EXERCISE DETAILS: Search the listing for the word "untuk". Copy every line where it is found.

____

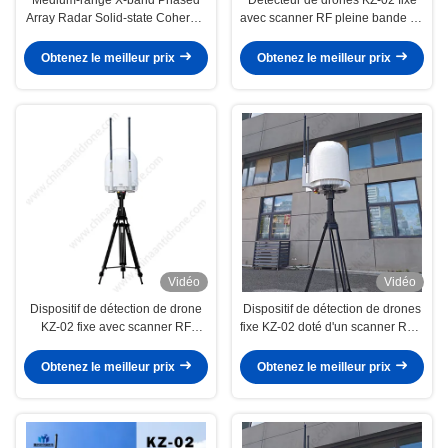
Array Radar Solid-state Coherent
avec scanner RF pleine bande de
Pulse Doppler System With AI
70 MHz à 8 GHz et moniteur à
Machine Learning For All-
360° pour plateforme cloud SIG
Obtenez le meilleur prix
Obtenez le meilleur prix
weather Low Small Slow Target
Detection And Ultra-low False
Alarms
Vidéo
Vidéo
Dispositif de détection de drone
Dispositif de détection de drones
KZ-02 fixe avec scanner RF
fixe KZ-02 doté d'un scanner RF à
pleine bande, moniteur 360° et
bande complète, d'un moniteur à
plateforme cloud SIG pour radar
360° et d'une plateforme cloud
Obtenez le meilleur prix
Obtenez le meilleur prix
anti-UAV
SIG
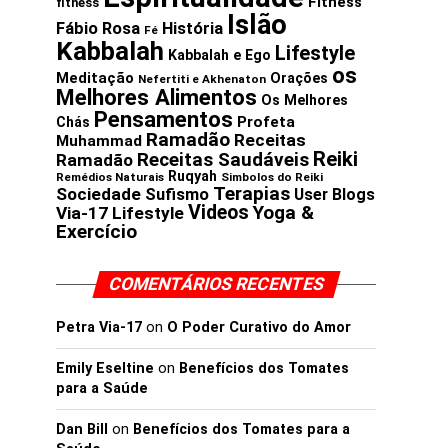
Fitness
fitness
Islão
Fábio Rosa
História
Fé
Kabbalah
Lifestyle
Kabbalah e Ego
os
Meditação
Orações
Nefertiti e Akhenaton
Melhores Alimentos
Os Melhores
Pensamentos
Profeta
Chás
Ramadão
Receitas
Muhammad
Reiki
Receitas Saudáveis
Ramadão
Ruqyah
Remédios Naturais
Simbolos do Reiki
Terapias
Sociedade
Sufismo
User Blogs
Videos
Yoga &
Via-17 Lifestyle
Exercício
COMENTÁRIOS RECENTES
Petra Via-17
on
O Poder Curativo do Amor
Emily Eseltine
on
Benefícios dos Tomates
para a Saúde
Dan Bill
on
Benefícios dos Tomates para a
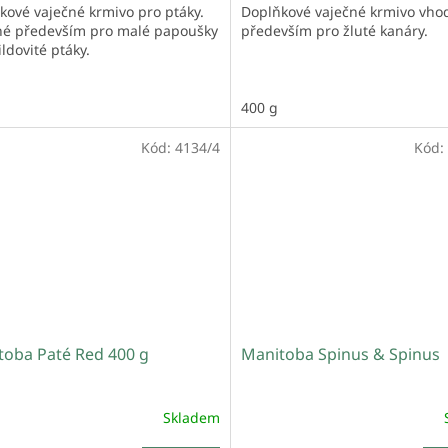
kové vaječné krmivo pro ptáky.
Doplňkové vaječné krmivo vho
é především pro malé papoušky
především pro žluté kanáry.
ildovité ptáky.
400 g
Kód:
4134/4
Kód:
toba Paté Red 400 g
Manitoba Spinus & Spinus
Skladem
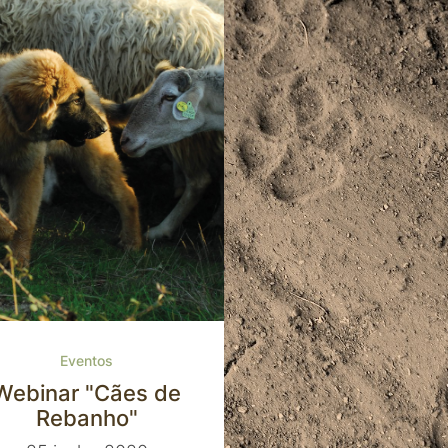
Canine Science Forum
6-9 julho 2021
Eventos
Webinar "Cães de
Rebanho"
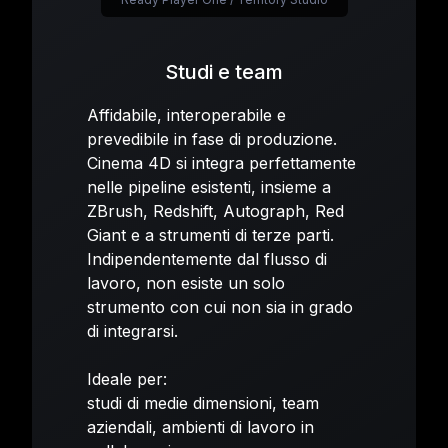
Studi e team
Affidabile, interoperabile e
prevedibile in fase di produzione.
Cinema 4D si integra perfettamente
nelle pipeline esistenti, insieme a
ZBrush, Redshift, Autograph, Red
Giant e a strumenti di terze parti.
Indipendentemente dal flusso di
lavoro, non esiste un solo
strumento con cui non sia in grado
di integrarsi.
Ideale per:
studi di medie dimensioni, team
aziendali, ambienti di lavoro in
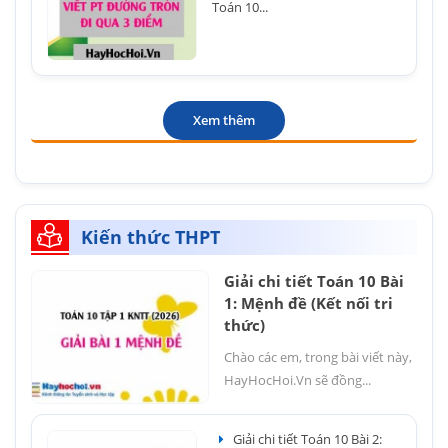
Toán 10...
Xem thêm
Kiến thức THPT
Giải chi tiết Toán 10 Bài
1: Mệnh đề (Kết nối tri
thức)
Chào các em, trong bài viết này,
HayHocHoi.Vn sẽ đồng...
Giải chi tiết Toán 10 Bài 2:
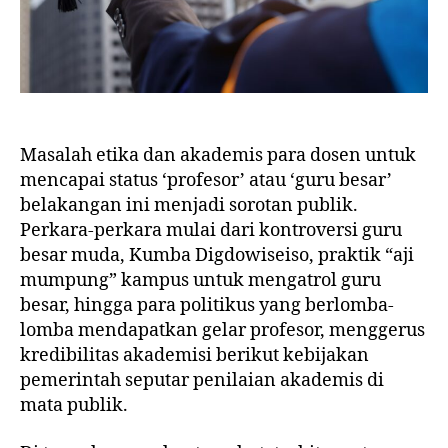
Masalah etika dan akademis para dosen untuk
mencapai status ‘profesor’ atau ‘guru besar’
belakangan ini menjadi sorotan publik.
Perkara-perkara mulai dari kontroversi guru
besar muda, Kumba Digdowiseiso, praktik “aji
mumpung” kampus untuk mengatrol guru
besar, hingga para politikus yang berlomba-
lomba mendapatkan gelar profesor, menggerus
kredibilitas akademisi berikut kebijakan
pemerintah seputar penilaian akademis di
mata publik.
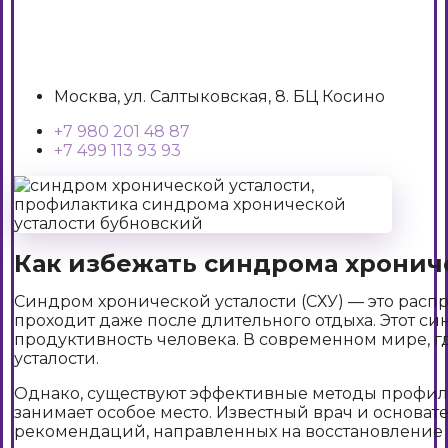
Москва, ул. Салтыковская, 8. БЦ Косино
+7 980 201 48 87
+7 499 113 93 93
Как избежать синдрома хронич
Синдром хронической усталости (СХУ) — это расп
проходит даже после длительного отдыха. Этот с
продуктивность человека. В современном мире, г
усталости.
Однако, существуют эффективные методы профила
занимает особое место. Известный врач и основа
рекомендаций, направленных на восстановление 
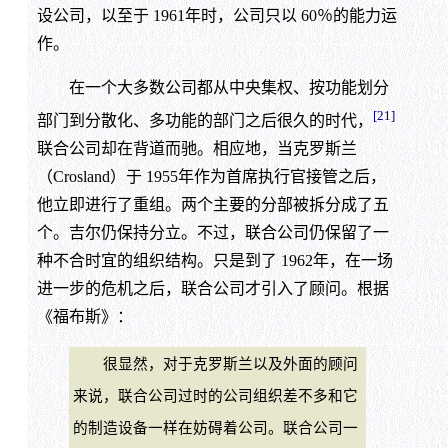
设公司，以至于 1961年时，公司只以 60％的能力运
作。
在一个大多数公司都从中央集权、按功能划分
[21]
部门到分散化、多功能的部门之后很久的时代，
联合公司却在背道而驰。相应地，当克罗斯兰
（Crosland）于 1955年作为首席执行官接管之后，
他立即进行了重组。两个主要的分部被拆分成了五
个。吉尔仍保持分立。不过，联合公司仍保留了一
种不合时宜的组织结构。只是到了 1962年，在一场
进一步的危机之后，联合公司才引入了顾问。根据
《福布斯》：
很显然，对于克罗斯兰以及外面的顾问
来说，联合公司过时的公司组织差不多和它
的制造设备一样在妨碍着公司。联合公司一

____

EXERCISE OUTPUT:
Masalah etika dan akademis para dosen untuk
mumpung” kampus untuk mengatrol guru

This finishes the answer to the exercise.